The direction in which 3 is emitted is random, and approximately half of the light having a wavelength that contributes to photoelectric conversion is emitted in the direction opposite to the photoelectric conversion layer 107, which does not lead to improvement in power generation efficiency.

Although not shown, even in the case of using a fluorescent glass that does not use a particulate fluorescent material, the direction in which fluorescence is emitted becomes random, and similarly, about half of the light having a wavelength that contributes to photoelectric conversion is It is emitted in the direction opposite to the photoelectric conversion layer, which does not lead to improvement in power generation efficiency.

In such a situation, in any of the solar cells shown in FIGS. 10 and 11, a transparent substrate 111 having a fluorescent characteristic shown in FIG. 12 is used instead of the transparent insulating substrate 101 such as glass. It occurs when there is.

[0008] Therefore, an object of the present invention is to use a transparent substrate having a fluorescent property and to emit fluorescent light randomly.
An object of the present invention is to provide a thin-film solar cell capable of enhancing power generation efficiency by effectively utilizing this randomly emitted fluorescence.

[0009]

In order to solve the above problems, a thin film solar cell of the present invention comprises a transparent substrate having fluorescent characteristics, a photoelectric conversion layer located on one surface side of the transparent substrate, and It is characterized in that it is provided on the other surface of the transparent substrate and is provided with a reflecting layer having a group of light transmitting holes and a condenser lens group for condensing incident light into the group of light transmitting holes.

According to the above construction, the incident light is condensed by the condenser lens group in the light transmitting hole of the reflecting layer. Then, the light incident through the transparent substrate having the fluorescent property from the light transmission hole, and the light emitted by the transparent substrate having the fluorescent property, scattered and converted into light in the wavelength range that can be used for photoelectric conversion, Multiple reflection occurs between the photoelectric conversion layer and the reflective layer. Therefore, the point where the incident light is efficiently condensed to the light transmitting hole by the condensing lens, and the light in the wavelength range that cannot be used for photoelectric conversion by the transparent substrate having the fluorescent property becomes the light in the wavelength range that can be used for photoelectric conversion. By the synergistic effect of the point to be converted and the point that light in the wavelength range available for this photoelectric conversion is multiply reflected between the photoelectric conversion layer and the reflective layer, it contributes to the photoelectric conversion applied to the photoelectric conversion layer. The amount of light in the wavelength range is remarkably increased, and the power generation efficiency can be made extremely high.

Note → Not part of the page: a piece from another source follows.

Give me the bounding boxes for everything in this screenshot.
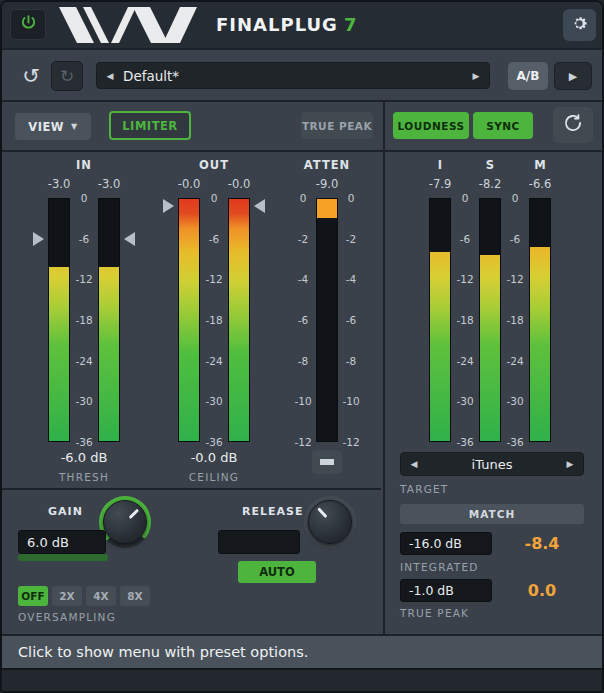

In one embodiment, the transparent substrate having the above-mentioned fluorescent property is a transparent substrate in which fluorescent particles or phosphorescent fluorescent particles are dispersed.

In the above-mentioned embodiment, since the fluorescent particles or the phosphorescent fluorescent particles are dispersed on the transparent substrate, it is possible to easily
The transparent substrate can have fluorescent properties. In particular, when using phosphorescent fluorescent particles, the energy of light is stored,
After that, since fluorescence is emitted, power can be generated even at night when the thin film solar cell is not irradiated with light.

In one embodiment, the condenser lens is a hemispherical lens, the light transmission hole is a circular pinhole, and the condensing position of the hemispherical lens is the circle provided on the reflection layer. Make sure that the center of the shape pinhole matches
The hemispherical lens group is mounted on the reflective layer.

According to the above-mentioned embodiment, the hemispherical lens group is mounted on the reflective layer so that the condensing position of the hemispherical lens substantially coincides with the center of the circular pinhole of the reflective layer. Therefore, the incident light is efficiently focused on the center of the circular pinhole by the hemispherical lens. Therefore, power generation efficiency can be increased.

In one embodiment, the condenser lens is a cylindrical lens, the light transmission hole is a linear slit, and the condensing position of the cylindrical lens is the linear shape provided on the reflection layer. The cylindrical lens group is mounted on the reflective layer so as to substantially coincide with the center line of the slit.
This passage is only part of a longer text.